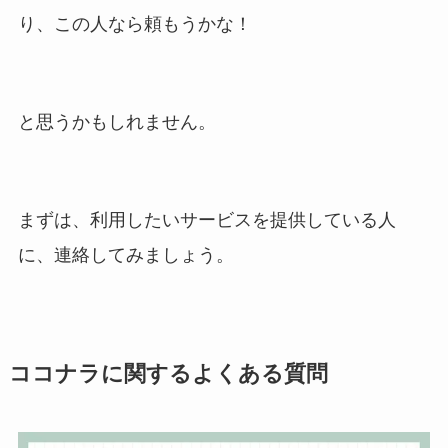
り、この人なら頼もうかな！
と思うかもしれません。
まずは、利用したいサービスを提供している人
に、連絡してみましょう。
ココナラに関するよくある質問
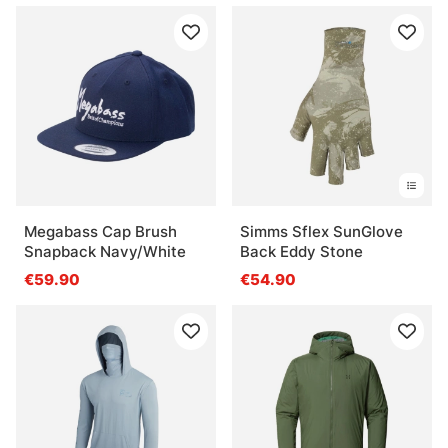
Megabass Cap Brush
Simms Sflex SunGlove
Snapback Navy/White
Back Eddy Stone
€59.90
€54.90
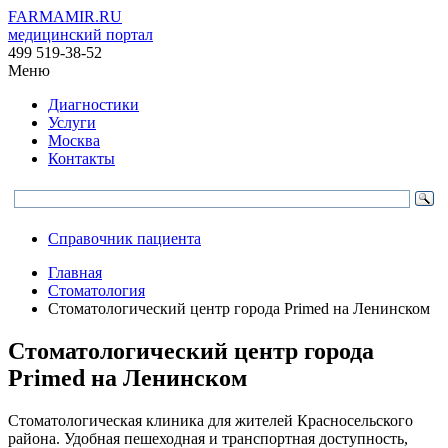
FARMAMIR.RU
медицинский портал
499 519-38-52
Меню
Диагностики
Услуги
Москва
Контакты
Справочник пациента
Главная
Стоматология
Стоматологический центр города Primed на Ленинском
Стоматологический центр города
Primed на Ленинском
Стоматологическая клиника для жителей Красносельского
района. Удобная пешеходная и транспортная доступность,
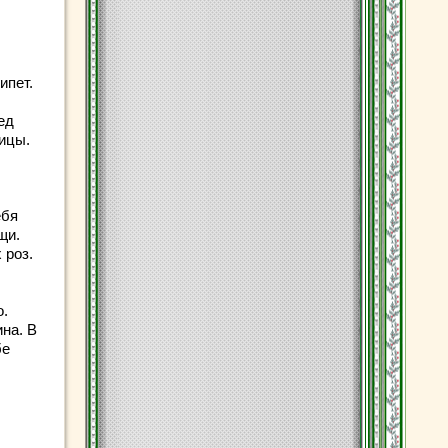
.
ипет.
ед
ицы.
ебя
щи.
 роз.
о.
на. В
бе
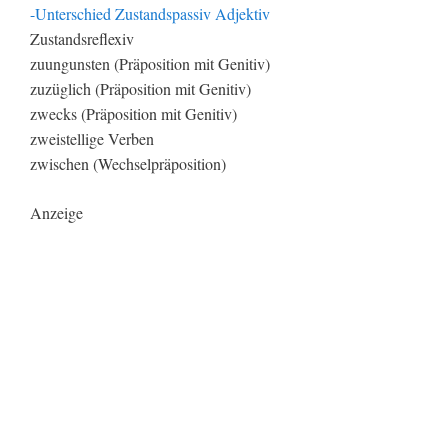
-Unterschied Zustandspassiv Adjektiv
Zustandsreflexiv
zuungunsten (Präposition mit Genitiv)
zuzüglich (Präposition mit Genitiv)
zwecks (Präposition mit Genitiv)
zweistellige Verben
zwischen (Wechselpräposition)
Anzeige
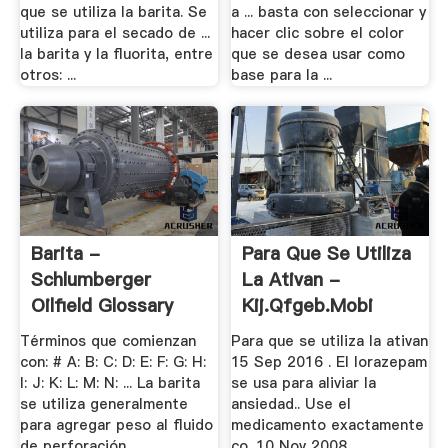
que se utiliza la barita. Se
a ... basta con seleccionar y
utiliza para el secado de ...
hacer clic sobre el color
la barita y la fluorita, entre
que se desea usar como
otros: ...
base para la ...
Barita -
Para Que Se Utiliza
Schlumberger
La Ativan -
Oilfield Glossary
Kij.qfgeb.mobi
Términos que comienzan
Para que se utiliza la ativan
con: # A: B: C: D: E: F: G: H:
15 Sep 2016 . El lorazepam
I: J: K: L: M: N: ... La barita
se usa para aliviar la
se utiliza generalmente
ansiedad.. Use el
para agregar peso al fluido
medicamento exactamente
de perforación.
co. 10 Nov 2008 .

■ ■ ■ ■ ■

The copy should run from the first line of the material above through the line with "Стоматология", repeated exactly and without pictures.

• Answer space
り、この人なら頼もうかな！
と思うかもしれません。
まずは、利用したいサービスを提供している人
に、連絡してみましょう。
ココナラに関するよくある質問
Megabass Cap Brush
Simms Sflex SunGlove
Snapback Navy/White
Back Eddy Stone
€59.90
€54.90
FARMAMIR.RU
медицинский портал
499 519-38-52
Меню
Диагностики
Услуги
Москва
Контакты
Справочник пациента
Главная
Стоматология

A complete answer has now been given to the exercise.